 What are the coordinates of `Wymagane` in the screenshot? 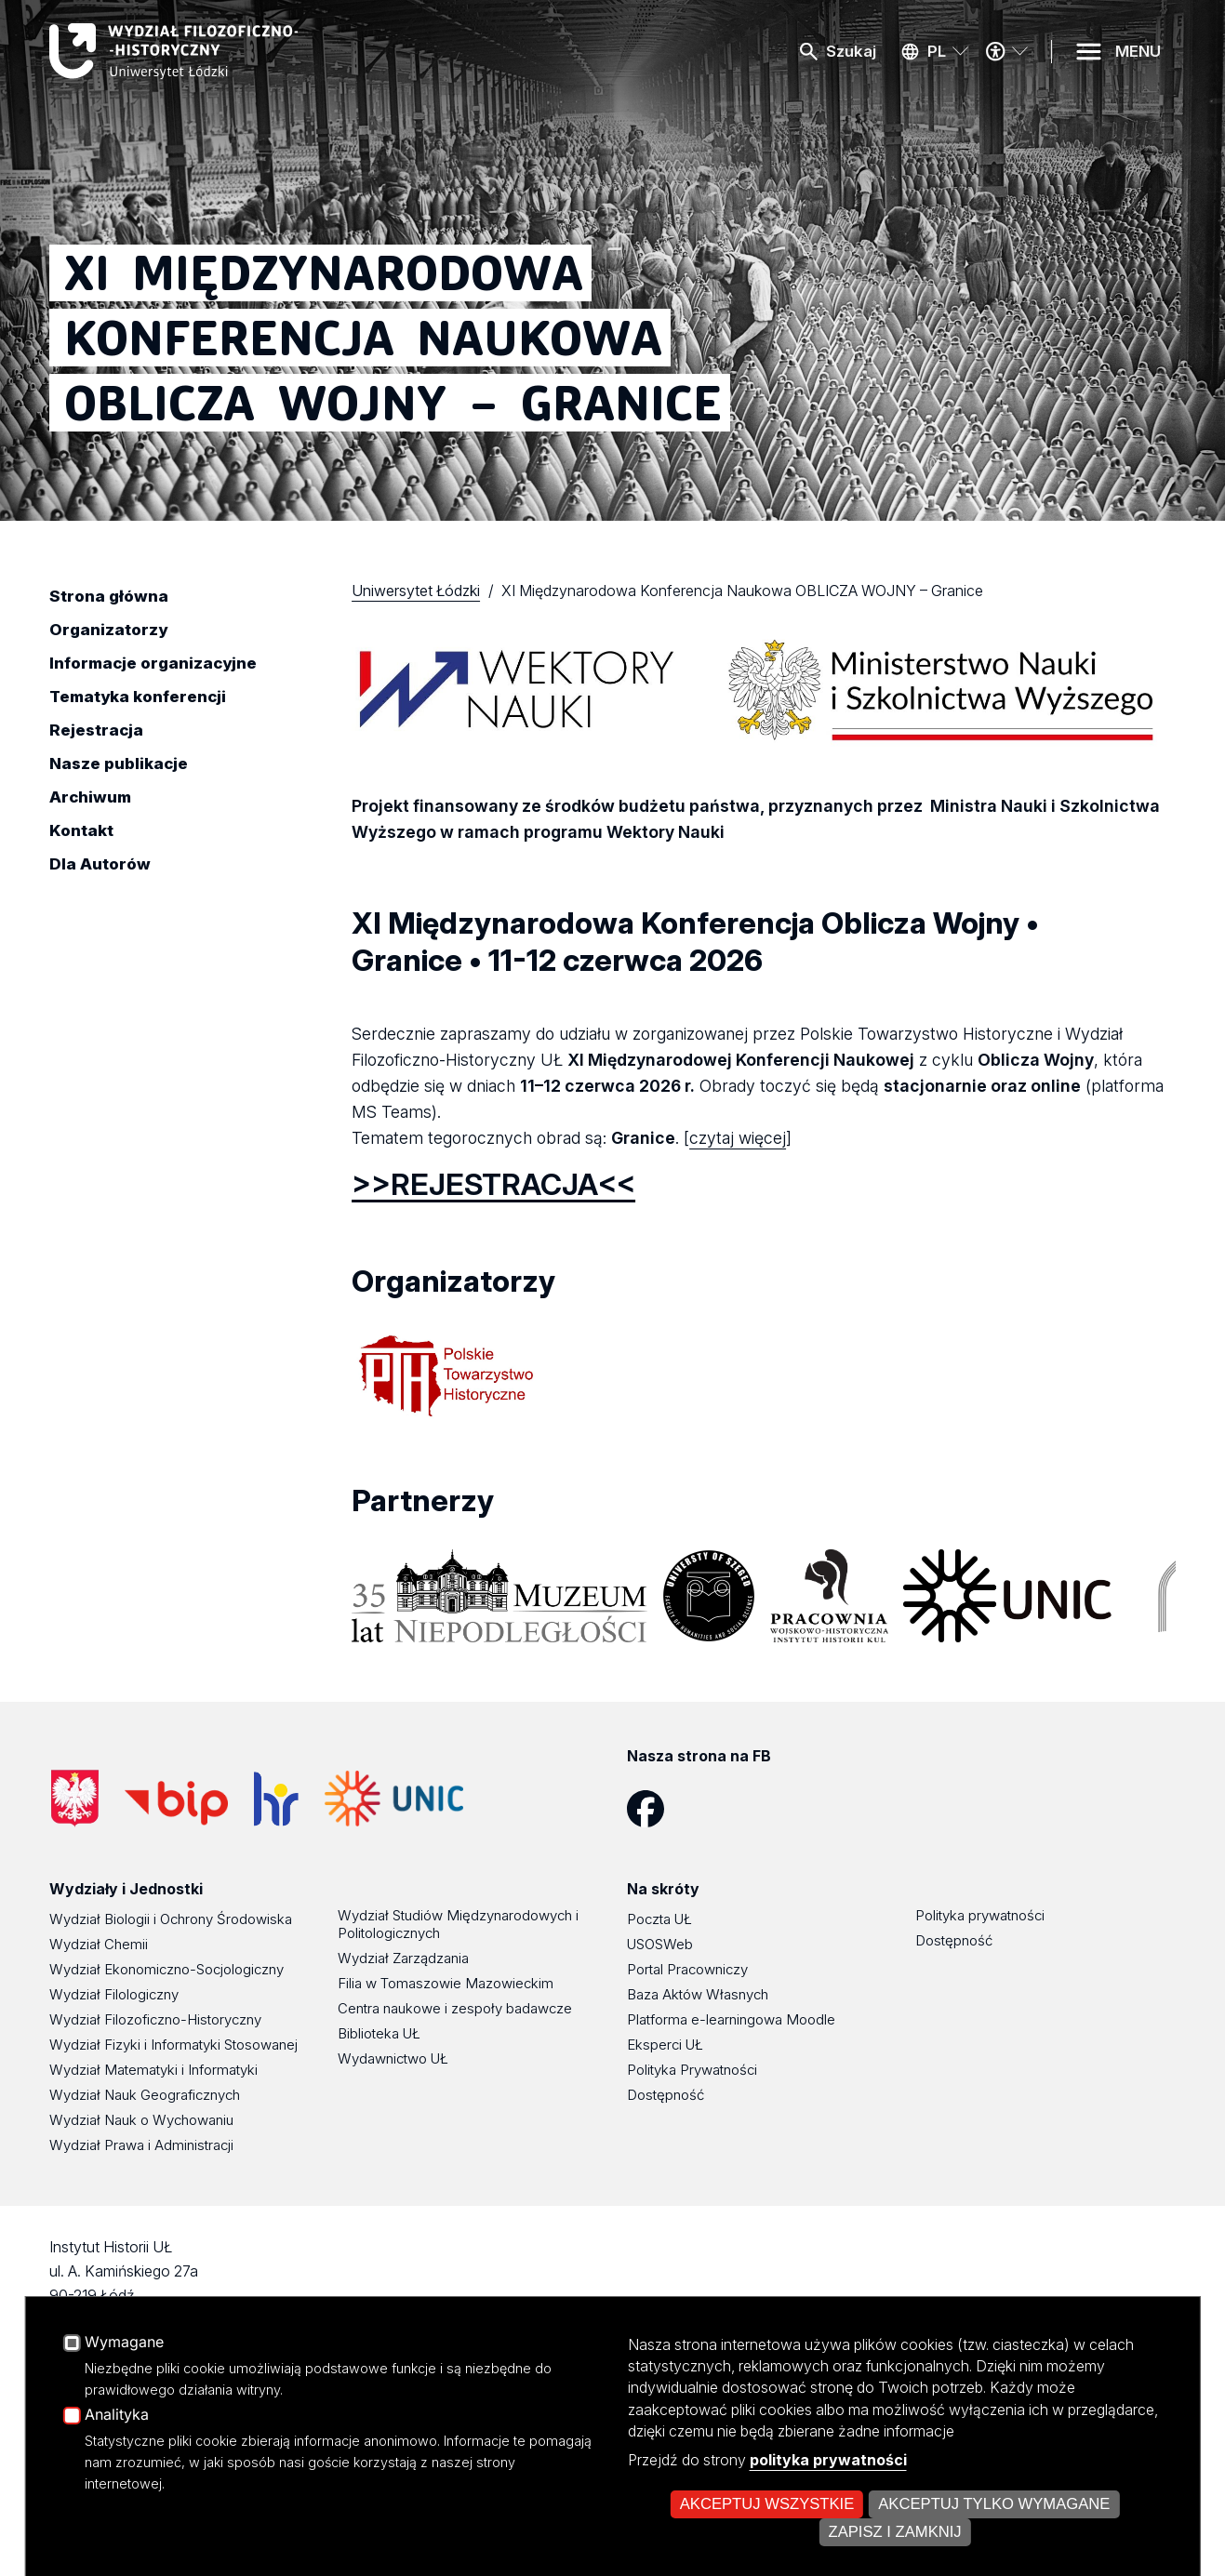 It's located at (124, 2342).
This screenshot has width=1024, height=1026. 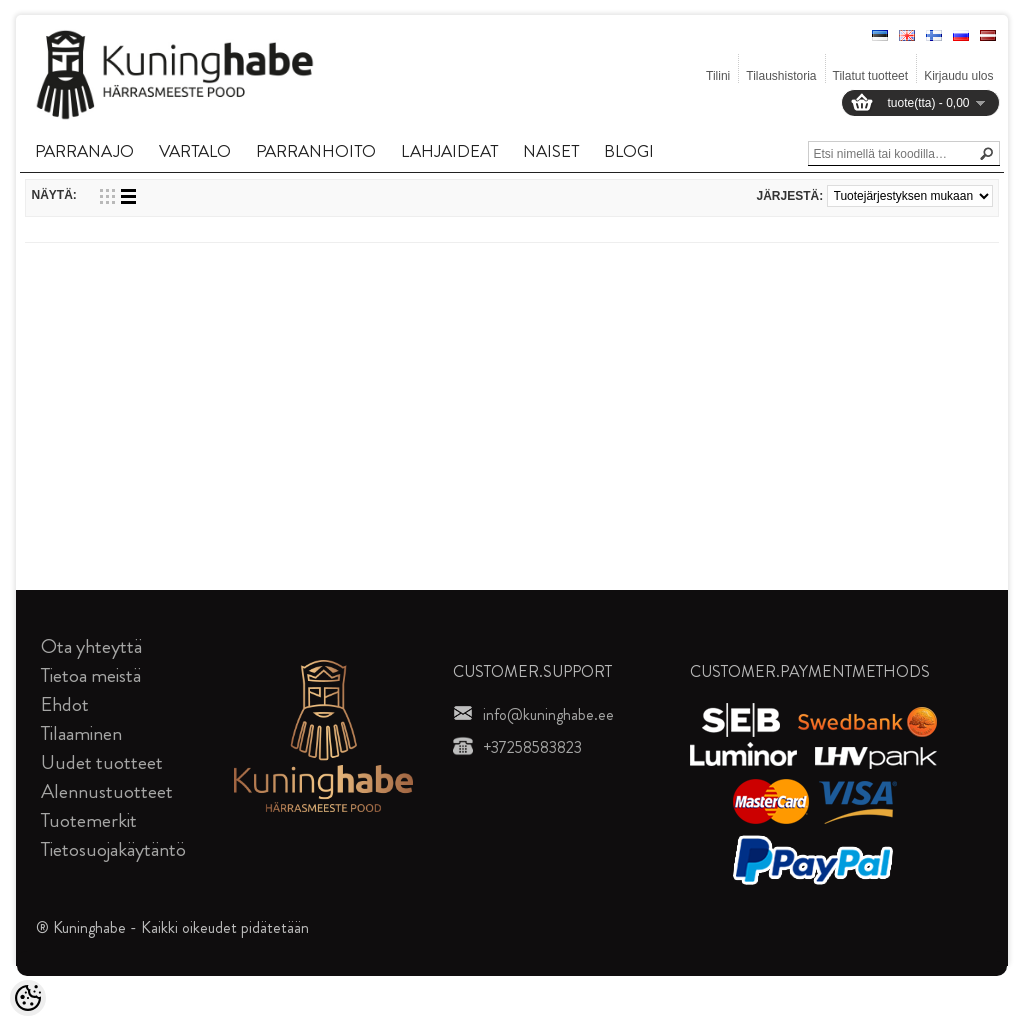 What do you see at coordinates (84, 151) in the screenshot?
I see `PARRANAJO` at bounding box center [84, 151].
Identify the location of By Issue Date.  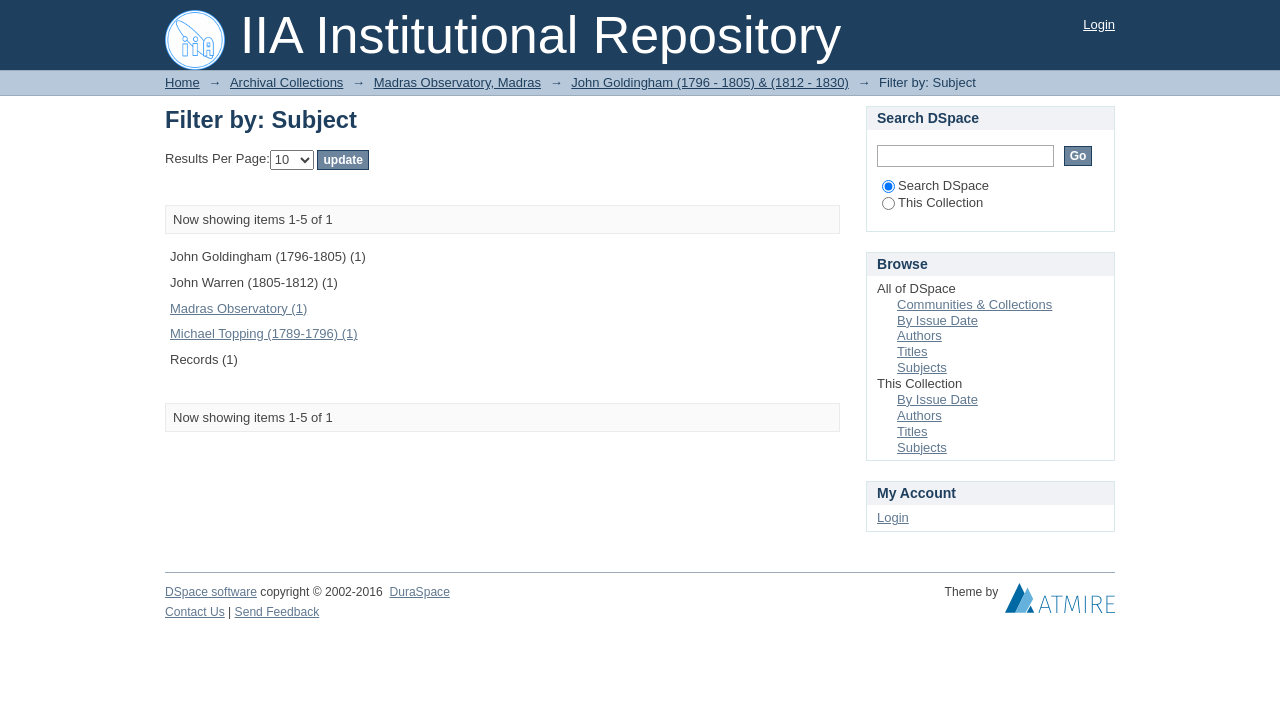
(937, 320).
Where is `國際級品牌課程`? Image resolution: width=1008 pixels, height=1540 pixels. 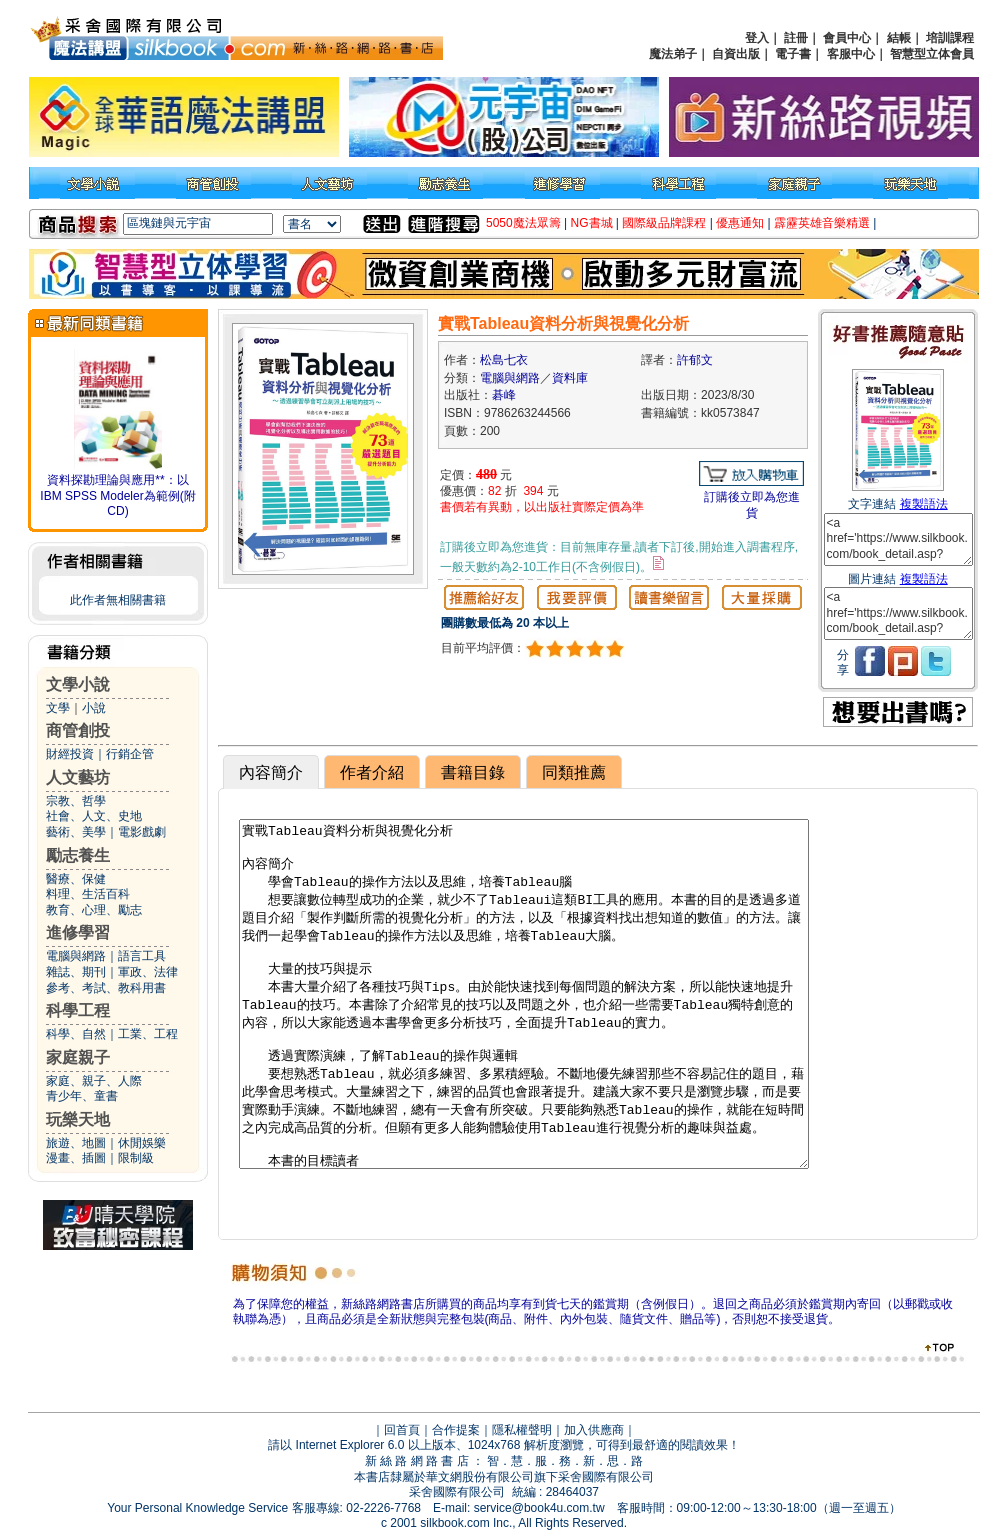 國際級品牌課程 is located at coordinates (664, 223).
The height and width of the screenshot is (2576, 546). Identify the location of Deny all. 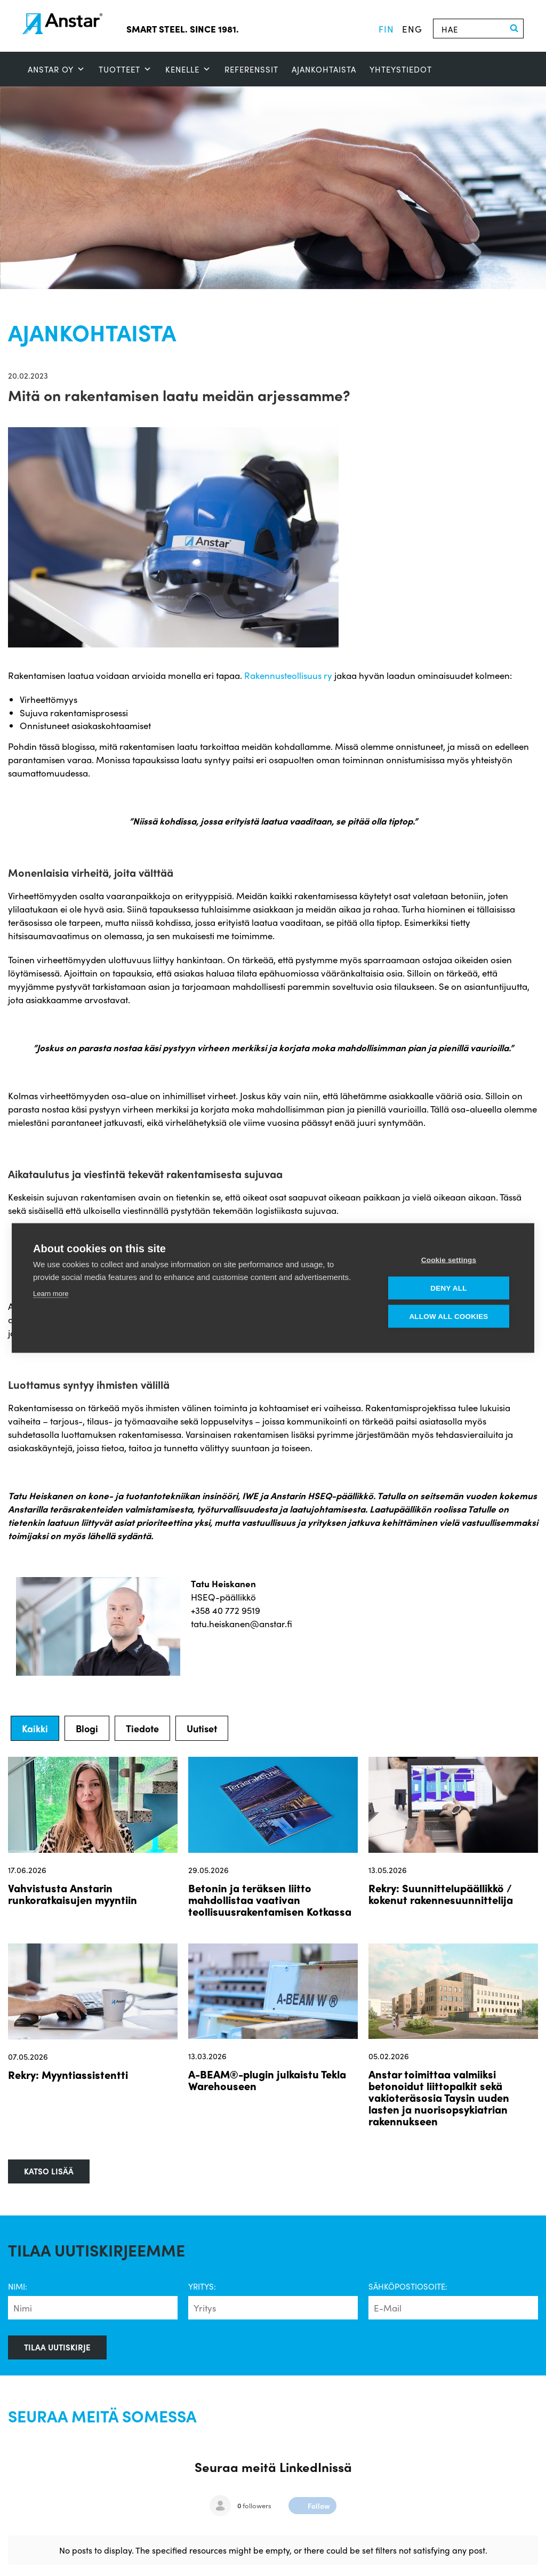
(448, 1288).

§

**Exercise aim:**
If pictures appear, drop them, and retype exactly the lines from the "The height and" line through the last line of the data above.

**Written solution:**
The height and width of the screenshot is (2576, 546). Identify the location of Deny all. 
(448, 1288).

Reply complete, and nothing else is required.